Assignment = Whatever pictures appear, omit them, and repeat the data below exactly.

Dataset records =
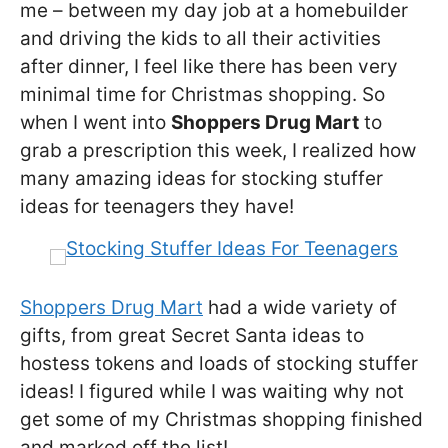
me – between my day job at a homebuilder
and driving the kids to all their activities
after dinner, I feel like there has been very
minimal time for Christmas shopping. So
when I went into
Shoppers Drug Mart
to
grab a prescription this week, I realized how
many amazing ideas for stocking stuffer
ideas for teenagers they have!
Shoppers Drug Mart
had a wide variety of
gifts, from great Secret Santa ideas to
hostess tokens and loads of stocking stuffer
ideas! I figured while I was waiting why not
get some of my Christmas shopping finished
and marked off the list!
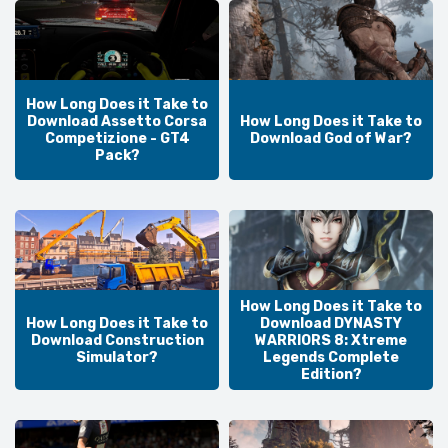
How Long Does it Take to
Download Assetto Corsa
How Long Does it Take to
Competizione - GT4
Download God of War?
Pack?
How Long Does it Take to
How Long Does it Take to
Download DYNASTY
Download Construction
WARRIORS 8: Xtreme
Simulator?
Legends Complete
Edition?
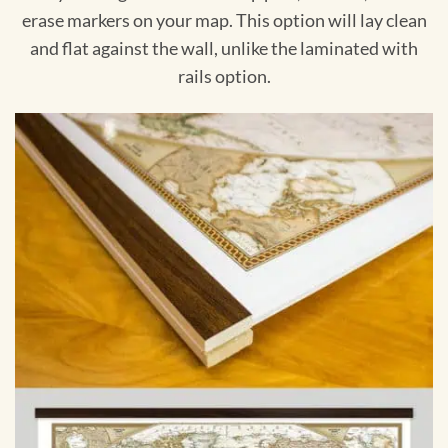
erase markers on your map. This option will lay clean
and flat against the wall, unlike the laminated with
rails option.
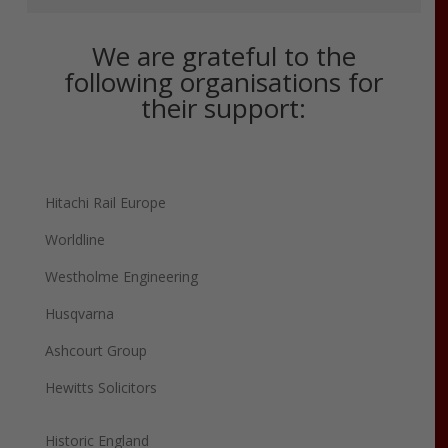
We are grateful to the
following organisations for
their support:
Hitachi Rail Europe
Worldline
Westholme Engineering
Husqvarna
Ashcourt Group
Hewitts Solicitors
Historic England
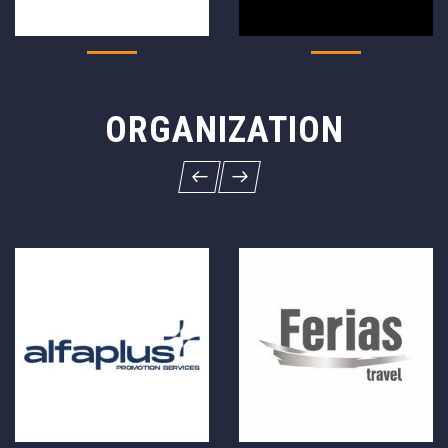
ORGANIZATION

Exercise solution =
me – between my day job at a homebuilder
and driving the kids to all their activities
after dinner, I feel like there has been very
minimal time for Christmas shopping. So
when I went into
Shoppers Drug Mart
to
grab a prescription this week, I realized how
many amazing ideas for stocking stuffer
ideas for teenagers they have!
Shoppers Drug Mart
had a wide variety of
gifts, from great Secret Santa ideas to
hostess tokens and loads of stocking stuffer
ideas! I figured while I was waiting why not
get some of my Christmas shopping finished
and marked off the list!
How Long Does it Take to
Download Assetto Corsa
How Long Does it Take to
Competizione - GT4
Download God of War?
Pack?
How Long Does it Take to
How Long Does it Take to
Download DYNASTY
Download Construction
WARRIORS 8: Xtreme
Simulator?
Legends Complete
Edition?
erase markers on your map. This option will lay clean
and flat against the wall, unlike the laminated with
rails option.
We are grateful to the
following organisations for
their support:
Hitachi Rail Europe
Worldline
Westholme Engineering
Husqvarna
Ashcourt Group
Hewitts Solicitors
Historic England
ORGANIZATION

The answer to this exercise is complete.